Should she go to Tahrir Square to join protestors against Hosni Mubarek’s
30-year regime, where she knew she would meet three Egyptian women activists
she had followed making the film, Egypt: We Are Watching You? Or should
she go to the World Economic Forum in Davos, where a lot of the country’s
leadership would be? Noujaim chose the latter.
“I
thought it would be interesting if the country exploded, and I was with them—it
was a perspective not many people would be getting,” she said. “So I went to
Davos, but, of course, none of the leadership showed up. Then I had to get back
as quickly as I could.”
At
the airport in Cairo, all of Noujaim’s equipment was taken—except her Canon
DLR, which the people who searched her took to be a still camera. Twenty
minutes after leaving the airport, Noujaim was arrested because military
intelligence had searched the car and found copies of Egypt: We Are Watching
You.
“Not
a great title for them to find when the country is exploding,” she said. “I was
taken in for about eight hours of questioning.”
Noujaim
had no idea who the men in plain clothes questioning her were and didn’t plan
to tell them anything, but she finally decided she didn’t want fear to dictate
her actions—something like what happened with all the people who went down to
the Square, she thinks.
“I
said, ‘Look, I don’t know who you are, I don’t know where I am, I don’t know
how long this will go on for, but you have me completely scared,’” she
recalled. “‘I have made a political film about three women in Egypt who I
consider heroines, and I think it’s a nationalistic movie.’”
When
the interrogators let Noujaim go, she went directly to Tahrir Square. The
daughter of an Egyptian father and an American mother, she grew up ten minutes
from the site of the huge protests that kicked off Arab Spring.
“I
found men, women, all different classes, all kind of planning the future of the
country. There was this incredible energy,” she said. “When I experience
something like that, I just want to share it with the world.
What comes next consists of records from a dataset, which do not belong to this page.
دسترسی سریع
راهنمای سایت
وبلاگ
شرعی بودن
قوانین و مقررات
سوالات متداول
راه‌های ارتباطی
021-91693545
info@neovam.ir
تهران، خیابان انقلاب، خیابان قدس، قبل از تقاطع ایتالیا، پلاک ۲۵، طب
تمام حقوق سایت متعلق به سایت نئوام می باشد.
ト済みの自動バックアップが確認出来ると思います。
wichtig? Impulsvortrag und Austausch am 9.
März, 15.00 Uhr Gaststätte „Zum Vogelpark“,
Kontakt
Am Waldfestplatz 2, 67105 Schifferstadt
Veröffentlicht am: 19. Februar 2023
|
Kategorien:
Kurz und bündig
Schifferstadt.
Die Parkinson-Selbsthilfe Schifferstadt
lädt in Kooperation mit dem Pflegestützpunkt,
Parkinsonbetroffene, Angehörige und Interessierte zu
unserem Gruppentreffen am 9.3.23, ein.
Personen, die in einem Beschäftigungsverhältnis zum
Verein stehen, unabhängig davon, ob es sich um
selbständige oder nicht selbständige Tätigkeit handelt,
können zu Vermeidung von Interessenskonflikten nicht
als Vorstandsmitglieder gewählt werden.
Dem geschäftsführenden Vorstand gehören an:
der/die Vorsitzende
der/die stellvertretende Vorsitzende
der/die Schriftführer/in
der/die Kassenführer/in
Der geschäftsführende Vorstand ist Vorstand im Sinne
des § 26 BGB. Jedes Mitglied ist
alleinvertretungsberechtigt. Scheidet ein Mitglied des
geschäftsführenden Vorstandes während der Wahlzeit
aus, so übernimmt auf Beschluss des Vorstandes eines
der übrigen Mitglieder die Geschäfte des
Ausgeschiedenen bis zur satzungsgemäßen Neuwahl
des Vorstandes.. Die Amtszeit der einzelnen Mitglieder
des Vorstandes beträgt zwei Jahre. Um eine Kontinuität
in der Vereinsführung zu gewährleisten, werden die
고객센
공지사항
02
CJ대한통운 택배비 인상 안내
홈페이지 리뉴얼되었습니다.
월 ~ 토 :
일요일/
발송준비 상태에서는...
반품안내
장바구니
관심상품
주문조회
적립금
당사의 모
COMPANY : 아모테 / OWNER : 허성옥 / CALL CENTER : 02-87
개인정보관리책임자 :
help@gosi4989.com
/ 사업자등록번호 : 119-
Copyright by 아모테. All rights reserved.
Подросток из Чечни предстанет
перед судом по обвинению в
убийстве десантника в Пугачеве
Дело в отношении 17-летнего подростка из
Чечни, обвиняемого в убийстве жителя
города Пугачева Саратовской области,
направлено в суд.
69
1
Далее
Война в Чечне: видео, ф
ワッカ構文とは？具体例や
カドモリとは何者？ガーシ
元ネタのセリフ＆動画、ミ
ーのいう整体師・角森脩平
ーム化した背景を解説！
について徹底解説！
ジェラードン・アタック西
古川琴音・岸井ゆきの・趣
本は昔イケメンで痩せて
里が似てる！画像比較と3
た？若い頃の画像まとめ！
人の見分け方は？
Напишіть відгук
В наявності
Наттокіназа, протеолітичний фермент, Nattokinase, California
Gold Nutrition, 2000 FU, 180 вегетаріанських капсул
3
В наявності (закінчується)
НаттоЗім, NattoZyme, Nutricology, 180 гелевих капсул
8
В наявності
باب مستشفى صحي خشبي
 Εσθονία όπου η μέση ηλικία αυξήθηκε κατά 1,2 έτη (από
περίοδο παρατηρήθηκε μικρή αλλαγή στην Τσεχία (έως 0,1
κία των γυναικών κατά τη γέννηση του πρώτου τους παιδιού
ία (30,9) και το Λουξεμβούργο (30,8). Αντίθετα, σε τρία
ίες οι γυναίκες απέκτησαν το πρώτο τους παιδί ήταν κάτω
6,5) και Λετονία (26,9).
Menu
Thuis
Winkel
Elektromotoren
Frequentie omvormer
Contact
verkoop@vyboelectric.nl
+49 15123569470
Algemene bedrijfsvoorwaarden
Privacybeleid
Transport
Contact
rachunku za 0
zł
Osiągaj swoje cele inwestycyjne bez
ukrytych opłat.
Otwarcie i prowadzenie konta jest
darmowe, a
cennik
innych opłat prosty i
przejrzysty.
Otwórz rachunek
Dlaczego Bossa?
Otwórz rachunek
In order to make a
film to share with the world, you need characters, and in the next two weeks, I
met all the characters and the crew.”
Setting
up a tent in Tahrir, she found the people she follows in the documentary to
tell the story of Mubarek stepping down in 2011, and then Mohammed Morsi being
deposed in 2013: Magdy Ashour, a Muslim Brotherhood member and father
undergoing a crisis of faith; Ahmed Hassan, a young working-class man who draws
people to him; and Khalid Abdalla, a British-Egyptian actor (The Kite
Runner, United 93) who left London to join the revolution.
Noujaim
initially followed a few others. One of them, Dina, a student, disappeared and
didn’t answer her cell phone. Noujaim and the crew worried she had been
arrested, but they found out later her parents had stopped allowing her to go
to Tahrir.
“After
the March clearing, it was quite brutal,” Noujaim said. “Women were being
arrested and virginity tests were being performed on them, and parents were
legitimately concerned about their daughters.”
They
had an office nearby—along with a friend’s apartment they could go to, Noujaim
says, but there were still plenty of scary moments.
“If
you had told me five years ago I would be running through tear gas and bullets
and away from police and Army, I would have said, ‘No way,’” Noujaim said. “But
there’s something that happens when you see people willing to put everything on
the line. It gave me a reserve of power and strength. You somehow feel like
there’s nothing more important than what you’re doing at that time, and you
can’t let fear stand in the way.”
Along
with Egypt: We Are Watching You, Noujaim’s other films include Control
Room, about the television network Al Jazeera, and Rafea: Solar Mama, about a
Jordanian woman training as a solar engineer in India. Noujaim is a huge
believer in the power of film and images; when she won a $100,000 TED prize for
one world-changing wish, used it for Pangea Day—for people around the globe
sharing stories and experiences on film. Because of this belief that
storytelling creates change, Noujaim and her crew trained others to make media.